I. Howard Marshall explains these movements in these words: “When a specific function or purpose is ascribed to a church meeting [in the New Testament] it is not the glorification of God but the building up of the church and the ministry to its members. Church meetings are for the benefit of the congregation and so indirectly for the glory of God [emphasis added]. Worship in the sense of giving praise to God is thus logically secondary to ministry in the sense of God’s ministry to us. At the same time, since this ministry is exercised between persons, the church meeting has the character of fellowship in which the keynote is mutual love. The symbol of the church, therefore, is not simply an upward arrow from man to God, nor simply a downward arrow from God to man, but rather a triangle representing the lines of grace coming down from God to his people, the flow of grace from person to person, and the response of thanks and petition to God [emphasis added].” (From "How Far Did the Early Christians Worship God?")

As Marshall’s last sentence points out, worship can and should take place in a church meeting. But it comes about as a by-product of our Spirit-empowered one-anothering. By his Spirit, God pours his grace into this Christian and that one in the church gathering. They share it with others in the same meeting,  who—moved by God’s action—then return thanks and praise to him.

Why Does Our Purpose for Gathering Matter?

As stated in Part One, congregations typically get the message that worship is the purpose of church meetings. Holding this idea can determine how church leaders format the Sunday agenda. If worship sums up the whole point of the meeting, then some things just don’t fit. For example, it may seem out of place to include reports on what God is doing on weekdays through those who work at Starbucks, Lowes, or Homeland Security. Why? Because those concerns seem earthly, not heavenly (not worshipful). As a result, a congregation never gets to hear fresh accounts of how God is moving through his people during the other six days.

Believing the church meets to worship can press leaders toward manipulative methods. A blog carries this title: “34 Tips for Creating Powerful Worship Experiences and Vibrant Worship Teams.” But worship is not an “experience” one person can “create” for someone else.  Another blog, “How to Set up a Worship Set,” offers a 13-step process for doing so. Nothing like those steps, though, seem to have been included in the New Testament for use by the first-century church.

Members of a congregation may hold an unbiblical definition of worship, seeing it as the music or as a feeling. If they think the whole meeting is about worship, they will try their best to get into a worshipful mood. Or they may struggle to keep their focus exclusively on God. In response to Thom S. Rainier’s blog post, “Should Your Church Stop Having a Stand and Greet Time?” one reader explained emphatically why a greeting should have no place in the congregational meeting: “You do that before and after worship — not DURING worship! Worship is for God – that is why you are there!!!” In this way of thinking, one-anothering would distract from the “real” purpose of gathering.

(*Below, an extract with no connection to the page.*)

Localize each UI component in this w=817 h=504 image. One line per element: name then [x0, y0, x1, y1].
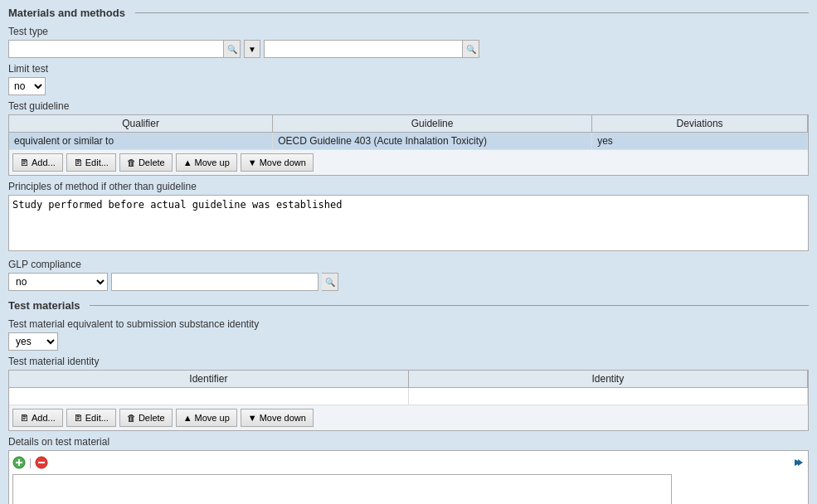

God is Glorified in Our One-Anothering

At times, of course, we should focus our attention exclusively on God. But God, unlike some of us, does not insist on constantly being the center of attention. Like a loving human father, God delights in seeing his children enjoying, helping, reassuring, supporting, and encouraging each other. “How good and pleasant it is when brothers live together in unity! . . . For there the Lord bestows his blessing. . .” (Ps. 133:1, 3).

It pleases God to have us focus on and serve one another when we meet. The plural-you wording in each of the following verses strongly suggests a church-meeting context. And in each case, Paul was calling on the believers to pay attention to each other:

  • “I myself am convinced, my brothers, that you yourselves are full of goodness, complete in knowledge and competent to instruct one another” (Rom. 15:14). 
  • “Speak to one another with psalms, hymns and spiritual songs. Sing and make music in your heart to the Lord” (Eph. 5:19).
  • “Let the word of Christ dwell in you richly as you teach and admonish one another with all wisdom, and as you sing psalms, hymns and spiritual songs with gratitude in your hearts to God” (Col. 3:16).

As God’s grace reaches us through our fellow brothers and sisters, we will—and without any human engineering—spontaneously praise and worship God. Serving other members of Christ’s body is serving him—which he receives as worship. So, yes, worship should take place when we gather as it should when we scatter. And it will rise to God as we practice the unified one-anothering he repeatedly calls for in the New Testament.